Em novembro de 2020, num curto período de flexibilização do isolamento social, conseguiu escapulir para uma solenidade que não poderia acontecer sem a presença dele: a reabertura do Teatro do Parque, instituição centenária que estava em obra havia dez anos.
Isaar relembra que conversou pela primeira vez com Datz em 2013, quando o Irmão Evento a abordou na sede da Rádio Folha. “Eu já conhecia sua fama de ‘agenda cultural ambulante’ e fiquei muito impressionada com o quanto ele sabia de mim. Logo perguntou sobre meu próximo disco e elogiou o Comadre Fulozinha.” A cantora fez parte do grupo, que surgiu em 1997 e tinha outras cinco integrantes, entre elas Karina Buhr e Alessandra Leão. “Aí eu comecei a encontrá-lo mais nos shows, e descobrimos que éramos vizinhos.”
Tentei esclarecer com Isaar uma informação desencontrada: muita gente afirmava que Datz já não tinha nenhum parente. No entanto, quando o andarilho completou 76 anos, em março passado, uma jornalista mencionou nas redes sociais que dois filhos dele moravam em São Paulo. A cantora me confidenciou que também se surpreendeu com a notícia e questionou o amigo sobre o assunto. Ele apenas riu, sem dar qualquer resposta. Muito reservado, Datz era avesso a entrevistas. No tempo em que Abrahão ainda estava vivo, a dupla chegou a recusar um convite para o programa de Jô Soares na tevê.
Datz nunca vendeu o casarão da infância, que conservava desocupado e visitava regularmente. Diz-se que tinha outros bens, em especial imóveis, talvez herdados da família, mas o fato é que aparentava haver abdicado de tudo que lhe soava frívolo. Vivia como se não possuísse quase nada. Era uma figura cuja potência desafiava o provincianismo. Por isso, não me espantei quando descobri uma página no Facebook intitulada Irmãs Evento. Na outra ponta do país, em Curitiba, Cláudia Zepter e Luce Scettro, de 58 e 61 anos, pegaram emprestado o nome para batizar o seu negócio. Elas são curadoras de “eventos criativos e sustentáveis”.
“Nós moramos no Recife por muito tempo e pudemos acompanhar parte da trajetória de Abrahão e Joel. O comparecimento de ambos às celebrações equivalia a um selo de qualidade”, explicaram num e-mail assinado conjuntamente. No Facebook, as irmãs sempre compartilhavam informações sobre Datz e noticiaram sua morte, que ocorreu após três dias de internação no Pronto-Socorro Cardiológico Universitário de Pernambuco. Em razão da pandemia, o horário do enterro não foi divulgado. Assim, a derradeira cerimônia de que o andarilho participou reuniu apenas oito pessoas. Nenhuma pertencia à família de Datz.
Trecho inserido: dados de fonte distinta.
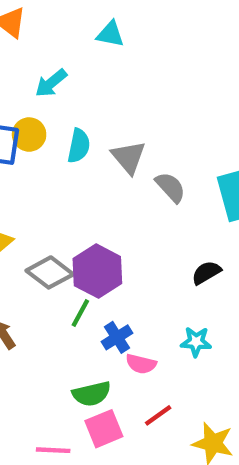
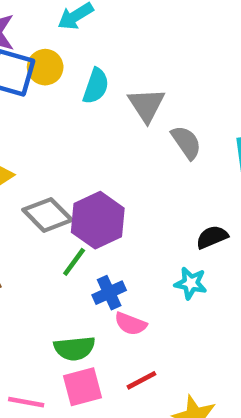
cyan star: (196, 342) -> (191, 283), moved

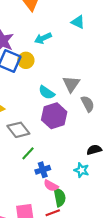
cyan semicircle: (96, 86) -> (47, 92), moved, turned 98
purple hexagon: (98, 220) -> (54, 116), moved
green semicircle: (74, 348) -> (60, 197), moved, turned -102

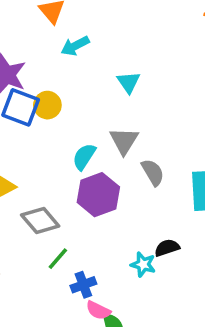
cyan triangle: (78, 22) -> (129, 82), moved, turned 32
cyan arrow: (43, 38) -> (75, 46), moved
cyan semicircle: (47, 92) -> (84, 157), turned 91
cyan star: (81, 170) -> (143, 264), moved

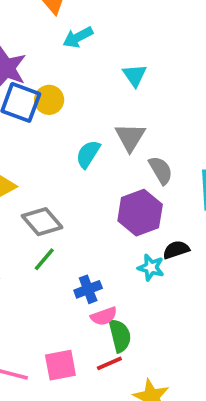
purple hexagon: (98, 195) -> (140, 213), moved
green line: (58, 259) -> (44, 259), moved
pink semicircle: (98, 310) -> (104, 316), turned -45

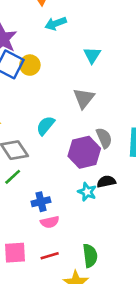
cyan semicircle: (88, 154) -> (45, 126), moved
gray semicircle: (161, 170) -> (104, 138), moved
green semicircle: (120, 336) -> (90, 256), moved

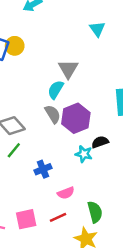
cyan triangle: (92, 55) -> (97, 29), moved
cyan semicircle: (45, 126) -> (56, 90), moved
gray semicircle: (104, 138) -> (53, 114), moved
pink semicircle: (50, 222) -> (66, 193), moved

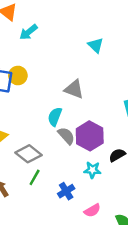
gray triangle: (68, 69) -> (74, 89), turned -30
cyan semicircle: (56, 90) -> (55, 117), moved
cyan star: (84, 154) -> (92, 170), moved

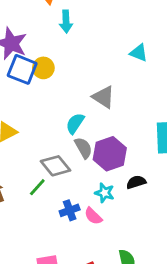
cyan arrow: (29, 32) -> (66, 22), turned -66
cyan triangle: (96, 45) -> (139, 53), turned -35
gray diamond: (28, 154) -> (56, 166), moved
pink semicircle: (92, 210) -> (93, 216), moved, turned 63

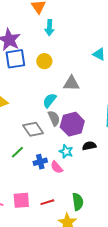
yellow circle: (43, 68) -> (44, 61), moved
blue square: (22, 69) -> (15, 59), turned -35
gray triangle: (103, 97) -> (71, 83), turned -36
green line: (37, 187) -> (17, 152), moved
Qual a importância dos Irmãos Evento? Há quem ainda faça a pergunta, mas a maioria dos que frequentam os cinemas, teatros, livrarias e museus do Recife tem a resposta na ponta da língua: os dois simbolizavam o apreço incondicional pela arte. À maneira recatada deles, marcavam presença no circuito cultural da cidade não porque desejassem aparecer, ganhar status ou estreitar laços sociais. Iam sobretudo para se deleitar com o que lhes era apresentado. E, de quebra, saboreavam uns bons quitutes.